Steht die Wand über Wasserspiegel?


----------



## mitch (8. Okt. 2015)

was soll die Mauer überhaupt bewirken - was abstützen / zur Zierde / ?

klär uns doch bitte mal auf - und die Fotos dazu ned vergessen


----------



## Michael H (8. Okt. 2015)

Hallo

Skizze hab ich noch keine gezei*chnet , werd *ich morgen machen .
In dem Sinn soll es in etwa ein Becken von 2x 0,5 Meter werden das dann als Filter verwendet werden soll . Sprich mit Trennwänden für die Verschiedenen Filtermedien . Angedacht ist im moment Bürsten , Matten und vielleicht __ Hel-x am Schluß . Ist aber alles noch nicht ganz Spruchreif .
Im moment Spiel ich das nur im Kopf durch .


----------



## wander-falke (8. Okt. 2015)

Wenn der Untergrund , also das ist die Erde unter der Folie  ),
tragfähig, also die Mauer soll er tragen, nich dich  )
stabil, also nicht gleich beim ersten Stein nachgeben tut,  )
und halbwegs in der Waage ist dann kannste mauern bis du schwarz wirst 




Ach ja, vergiss da Vlies nicht


(duck undwech)


----------



## Michael H (20. Okt. 2015)

Hallo

Hab mir das jetzt noch mal durch den Kopf gehen lasen und das Mauern auf die Folie Gefällt mir nicht .
Wenn dann überhaupt werde ich die Kammer'n im Verbund Mauern und jede Kammer einzeln mit Folie auslegen . Dazwischen werden dann 110 Flansche kommen . Wird das Budget ein wenig nach oben drücken aber fafür weiß ich das es Stabil ist und bleibt .
  
Wenn ich mal Zeit hab sollte ich das mal ins Reine Zeichnen ........

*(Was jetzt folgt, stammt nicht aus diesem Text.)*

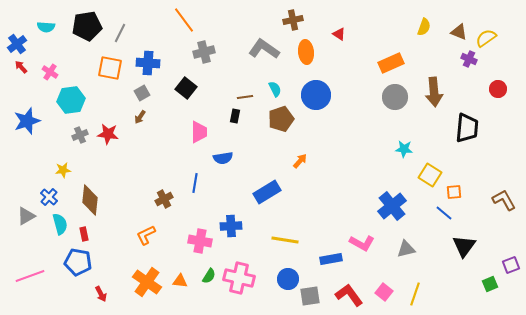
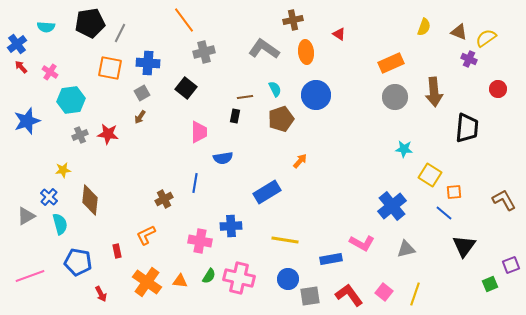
black pentagon at (87, 26): moved 3 px right, 3 px up
red rectangle at (84, 234): moved 33 px right, 17 px down
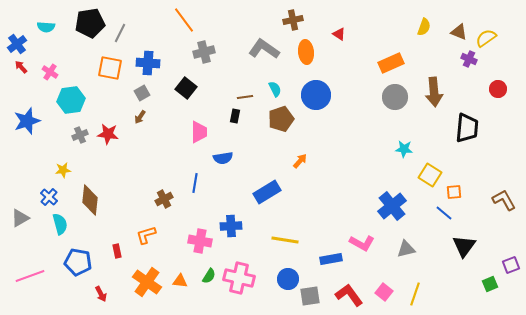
gray triangle at (26, 216): moved 6 px left, 2 px down
orange L-shape at (146, 235): rotated 10 degrees clockwise
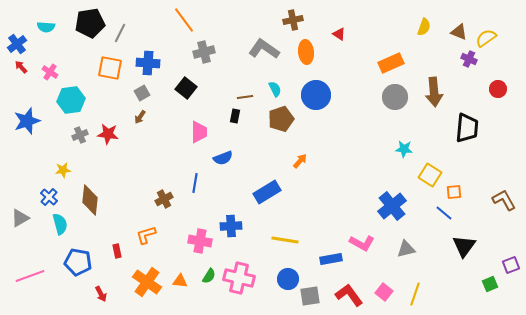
blue semicircle at (223, 158): rotated 12 degrees counterclockwise
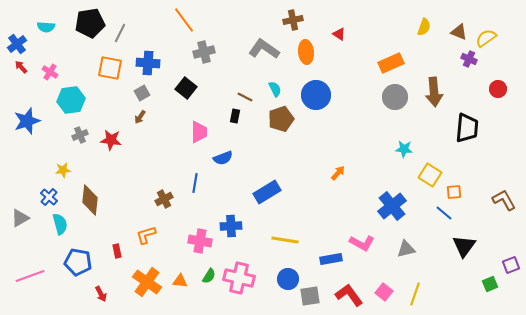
brown line at (245, 97): rotated 35 degrees clockwise
red star at (108, 134): moved 3 px right, 6 px down
orange arrow at (300, 161): moved 38 px right, 12 px down
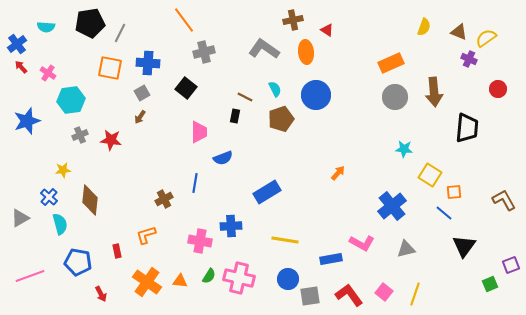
red triangle at (339, 34): moved 12 px left, 4 px up
pink cross at (50, 72): moved 2 px left, 1 px down
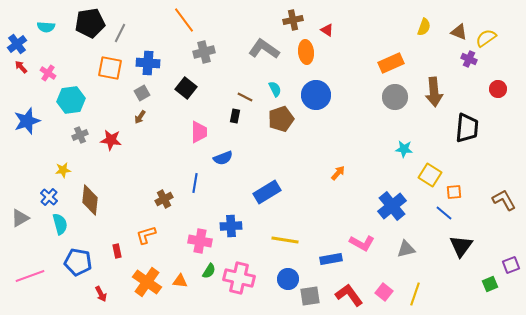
black triangle at (464, 246): moved 3 px left
green semicircle at (209, 276): moved 5 px up
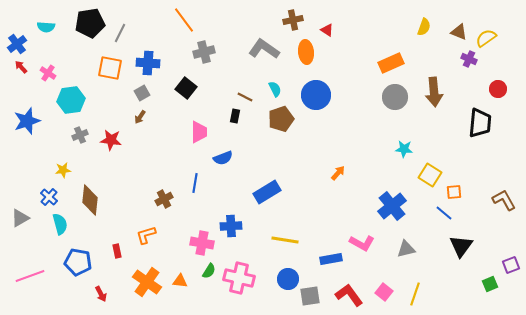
black trapezoid at (467, 128): moved 13 px right, 5 px up
pink cross at (200, 241): moved 2 px right, 2 px down
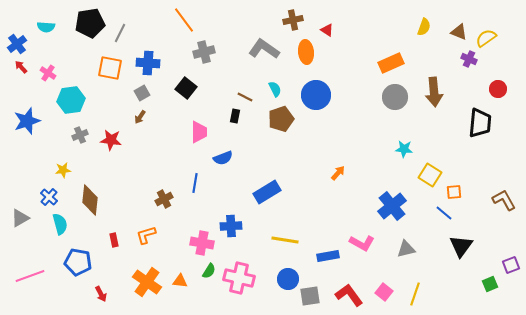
red rectangle at (117, 251): moved 3 px left, 11 px up
blue rectangle at (331, 259): moved 3 px left, 3 px up
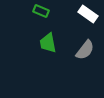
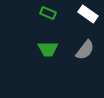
green rectangle: moved 7 px right, 2 px down
green trapezoid: moved 6 px down; rotated 80 degrees counterclockwise
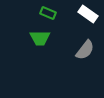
green trapezoid: moved 8 px left, 11 px up
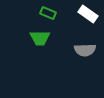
gray semicircle: rotated 50 degrees clockwise
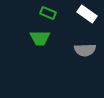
white rectangle: moved 1 px left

Geplannt ist ein kleines Becken von 2 x 1 Meter etwa 85 cm tief ( hoch ) mit einem 110 BA in den Seitlich liegendem Filter .
Filter soll nichts großes werden . Einfach 3 Kammern die mit 110 Flansche'n verbunden werden . Jede Kammer soll einen 50 Bodenflansch bekommen mit Standroht zum Säubern .Auf eine UVC will ich da Verzichten, hoffe mal das klappt .Beim Besatz werden es ein Paar __ Shubunkin's und vielleicht ein paar kleine Koi die wenn sie größer sind ( sozusagen nicht mehr durch den BA passen ) in den großen Teich wandern .

1.Kammer  : Bürsten 
2.Kammer. : __ Hel-x bewegt 
3.Kammer. : 50 LH zurück in den Teich 

Das ganze soll mit einer V60 betrieben werden .......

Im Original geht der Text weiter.